◆ EXERCISE AIM:
Look through the lines below for the word "gear", and copy every line that has it.

◆ RECORD EXCERPTS:

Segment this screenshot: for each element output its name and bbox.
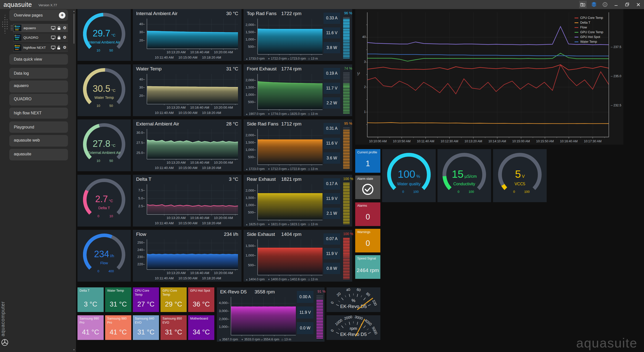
sensor-tile-samsung-850-evo[interactable]: Samsung 850 EVO31 °C [160, 315, 187, 340]
stat-time: ◷13 m [308, 167, 318, 171]
tile-value: 0 [355, 212, 380, 222]
sensor-tile-gpu-core-temp[interactable]: GPU Core Temp29 °C [160, 287, 187, 312]
sidebar-page-quadro[interactable]: QUADRO⚙ [13, 33, 68, 42]
readout-watt-value: 2.1 W [327, 211, 337, 216]
add-page-button[interactable]: + [59, 12, 65, 19]
legend-label: Flow [580, 26, 587, 29]
gear-icon[interactable]: ⚙ [62, 35, 67, 40]
gauge-card-water-quality: 100%Water quality0100 [382, 149, 436, 202]
stat-max-value: 1723.0 rpm [249, 167, 265, 171]
monitor-icon[interactable] [51, 35, 55, 40]
power-bar-unfilled [343, 72, 350, 83]
x-axis-time-label: 10:12:30 AM [441, 140, 458, 143]
dial-tick-label: 60 [356, 287, 361, 292]
sidebar: Overview pages + aquaero⚙QUADRO⚙highflow… [0, 9, 76, 352]
sidebar-item-aquasuite-web[interactable]: aquasuite web [9, 135, 68, 147]
stat-min-icon: ▼ [268, 278, 270, 281]
screenshot-camera-icon[interactable] [579, 1, 587, 8]
stat-avg-value: 1722.8 rpm [290, 167, 306, 171]
drag-handle-dots[interactable] [11, 25, 13, 31]
sidebar-item-data-quick-view[interactable]: Data quick view [9, 54, 68, 65]
fan-card-front-exhaust: Front Exhaust1774 rpm2,000–1,500–1,000–5… [244, 64, 352, 116]
sidebar-item-label: aquaero [14, 83, 29, 88]
status-tile-alarm-state[interactable]: Alarm state [355, 175, 380, 199]
series-gpu-hot-spot [367, 27, 609, 45]
gauge-min: 10 [97, 104, 100, 108]
sidebar-item-data-log[interactable]: Data log [9, 68, 68, 79]
status-tile-current-profile[interactable]: Current profile1 [355, 149, 380, 173]
stat-time: ◷13 m [308, 112, 318, 116]
y-axis-label: 30– [135, 85, 145, 89]
monitor-icon[interactable] [51, 26, 55, 30]
x-axis-label: 10:11:40 AM [155, 111, 174, 115]
power-bar-unfilled [343, 17, 350, 19]
scrollbar-thumb[interactable] [73, 14, 74, 44]
gear-icon[interactable]: ⚙ [62, 45, 67, 50]
sidebar-page-highflow-next[interactable]: highflow NEXT⚙ [13, 43, 68, 52]
sensor-tile-samsung-840-evo[interactable]: Samsung 840 EVO31 °C [133, 315, 159, 340]
y-axis-label: 1,500– [246, 30, 256, 34]
sensor-tile-gpu-hot-spot[interactable]: GPU Hot Spot36 °C [188, 287, 214, 312]
y-axis-label: 240– [135, 248, 145, 252]
restore-button[interactable] [623, 1, 631, 8]
stat-time-icon: ◷ [308, 57, 310, 60]
gear-icon[interactable]: ⚙ [62, 26, 67, 30]
sensor-tile-cpu-core-temp[interactable]: CPU Core Temp27 °C [133, 287, 159, 312]
readout-amp-value: 0.17 A [326, 182, 337, 186]
x-axis-label: 10:15:00 AM [178, 56, 197, 59]
sidebar-item-label: Playground [14, 125, 34, 129]
fan-title: Front Exhaust [247, 66, 276, 72]
close-button[interactable] [634, 1, 642, 8]
sensor-tile-motherboard[interactable]: Motherboard34 °C [188, 315, 214, 340]
scroll-up-icon[interactable]: ▲ [73, 10, 75, 12]
x-axis-label: 10:13:20 AM [167, 271, 186, 275]
status-tile-warnings[interactable]: Warnings0 [355, 229, 380, 252]
gauge-max: 50 [109, 49, 113, 52]
gauge-label: VCC5 [514, 182, 525, 186]
fan-card-side-rad-fans: Side Rad Fans1712 rpm2,000–1,500–1,000–5… [244, 119, 352, 171]
info-icon[interactable] [601, 1, 609, 8]
minimize-button[interactable] [612, 1, 620, 8]
sidebar-item-aquasuite[interactable]: aquasuite [9, 149, 68, 160]
aquacomputer-logo-icon[interactable] [1, 339, 8, 346]
lock-open-icon[interactable] [57, 45, 61, 50]
lock-icon[interactable] [57, 26, 61, 30]
analog-gauge-ek-revo-d5: 020406080100%EK-Revo D5 [327, 287, 380, 312]
fan-title: Top Rad Fans [247, 11, 276, 16]
lock-icon[interactable] [57, 35, 61, 40]
sidebar-scrollbar[interactable]: ▲ ▼ [73, 10, 75, 351]
y-axis-label: 7.5– [135, 188, 145, 192]
sidebar-item-quadro[interactable]: QUADRO [9, 94, 68, 106]
y-axis-label: 20– [135, 38, 145, 42]
sensor-tile-samsung-990-pro[interactable]: Samsung 990 Pro41 °C [77, 315, 104, 340]
sidebar-item-aquaero[interactable]: aquaero [9, 80, 68, 93]
y-axis-label: 1,000– [246, 203, 256, 207]
sidebar-item-high-flow-next[interactable]: high flow NEXT [9, 108, 68, 119]
dial-tick-label: 80 [365, 291, 371, 297]
sidebar-page-aquaero[interactable]: aquaero⚙ [13, 24, 68, 32]
sensor-tile-samsung-980-pro[interactable]: Samsung 980 Pro41 °C [105, 315, 131, 340]
stat-max: ▲3567.0 rpm [219, 338, 238, 341]
stat-time-icon: ◷ [308, 278, 310, 281]
sidebar-item-playground[interactable]: Playground [9, 121, 68, 133]
dial-tick-label: 0 [330, 301, 335, 304]
layers-icon[interactable] [590, 1, 598, 8]
tile-label: Alarm state [357, 177, 379, 181]
sensor-tile-water-temp[interactable]: Water Temp31 °C [105, 287, 131, 312]
analog-gauge-rpm-ek-revo-d5: 010002000300040005000rpmEK-Revo D5 [327, 315, 380, 340]
scroll-down-icon[interactable]: ▼ [73, 349, 75, 351]
readout-volt-value: 11.9 V [299, 310, 311, 315]
monitor-icon[interactable] [51, 45, 55, 50]
y-axis-label: 30.0– [135, 131, 145, 135]
dial-tick-label: 2000 [344, 315, 353, 321]
readout-watt: 3.6 W [324, 152, 340, 164]
status-tile-alarms[interactable]: Alarms0 [355, 202, 380, 226]
check-circle-icon [355, 183, 380, 196]
x-axis-time-label: 10:15:00 AM [512, 140, 530, 143]
stat-avg: ⌀1402.6 rpm [288, 278, 306, 281]
sensor-tile-delta-t[interactable]: Delta T3 °C [77, 287, 104, 312]
readout-watt-value: 3.6 W [327, 156, 337, 160]
gauge-min: 0 [402, 190, 404, 194]
status-tile-speed-signal[interactable]: Speed Signal2464 rpm [355, 255, 380, 279]
power-bar-gauge [316, 295, 323, 339]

◆ RESPONSE TO THIS EXERCISE:
gear-icon[interactable]: ⚙ [62, 35, 67, 40]
gear-icon[interactable]: ⚙ [62, 45, 67, 50]
gear-icon[interactable]: ⚙ [62, 26, 67, 30]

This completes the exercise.